If we group the first two and last two, we get: $$(xy + 3y) + (2x + 6)$$ $$= y(x + 3) + 2(x + 3)$$ $$= (x + 3)(y + 2)$$

That worked! But we could also rearrange first: $$xy + 2x + 3y + 6$$ $$(xy + 2x) + (3y + 6)$$ $$= x(y + 2) + 3(y + 2)$$ $$= (y + 2)(x + 3)$$

Same result, just in different order.

Combining GCF with Other Factoring

Always factor out the GCF first before trying other factoring methods.

Example: Factor \(3x^2 + 12x + 12\).

GCF is 3: $$= 3(x^2 + 4x + 4)$$

Now we could factor \(x^2 + 4x + 4\) further if we knew how to factor trinomials (which you'll learn in Algebra II), but we'll stop here for now.

Checking Your Factoring

Always check by multiplying the factors back together. If you get the original polynomial, you factored correctly.

Example: Did I factor \(10a^2 - 15a\) correctly as \(5a(2a - 3)\)?

Check: \(5a(2a - 3) = 10a^2 - 15a\) ✓

Yes!

Give These a Try

Factor completely:

1. \(12x + 18\)
2. \(5y^2 - 10y\)
3. \(-4m^2 + 8m\)
4. \(ax + bx + ay + by\)
5. \(3x^2 + 6x + 2x + 4\)
6. \(8n^3 - 12n^2 + 10n - 15\)

Solutions:

1. GCF is 6: \(6(2x + 3)\)
2. GCF is \(5y\): \(5y(y - 2)\)
3. GCF is \(-4m\): \(-4m(m - 2)\)
4. Group: \(x(a + b) + y(a + b) = (a + b)(x + y)\)
5. Group: \(3x(x + 2) + 2(x + 2) = (x + 2)(3x + 2)\)
6. Group: \(4n^2(2n - 3) + 5(2n - 3) = (2n - 3)(4n^2 + 5)\)

What Trips People Up

Not factoring out the GCF completely is wasteful. If you have \(8x^2 + 12x\) and factor out \(2x\) to get \(2x(4x + 6)\), you're not finished—there's still a GCF of 2 inside those parentheses: \(2x \cdot 2(2x + 3) = 4x(2x + 3)\).

Forgetting to factor out the variable part of the GCF causes incomplete answers. In \(6x^3 + 9x^2\), the GCF isn't just 3—it's \(3x^2\). Both terms have at least \(x^2\), so factor it out.

Sign errors when factoring out a negative happen frequently. When you factor \(-1\) out of \(-x + 5\), you get \(-1(x - 5)\), not \(-1(x + 5)\). Every term's sign flips when you pull out that negative.

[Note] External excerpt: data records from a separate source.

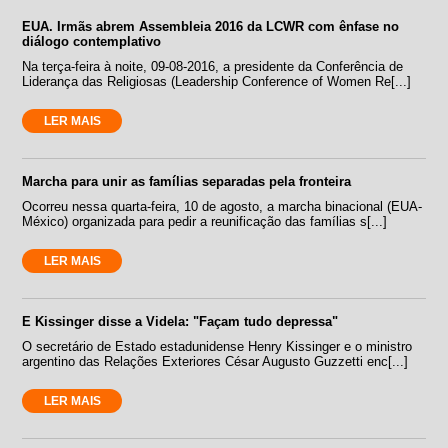
EUA. Irmãs abrem Assembleia 2016 da LCWR com ênfase no
diálogo contemplativo
Na terça-feira à noite, 09-08-2016, a presidente da Conferência de
Liderança das Religiosas (Leadership Conference of Women Re[...]
LER MAIS
Marcha para unir as famílias separadas pela fronteira
Ocorreu nessa quarta-feira, 10 de agosto, a marcha binacional (EUA-
México) organizada para pedir a reunificação das famílias s[...]
LER MAIS
E Kissinger disse a Videla: "Façam tudo depressa"
O secretário de Estado estadunidense Henry Kissinger e o ministro
argentino das Relações Exteriores César Augusto Guzzetti enc[...]
LER MAIS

Not checking your work by multiplying back is asking for trouble. Multiply your factors together and make sure you get the original polynomial. If you don't, you made a mistake somewhere.

Trying to factor prime polynomials wastes time. Not every polynomial factors nicely using integers. If you've looked for a GCF and tried grouping (when applicable) and nothing works, the polynomial might just be prime. That's okay.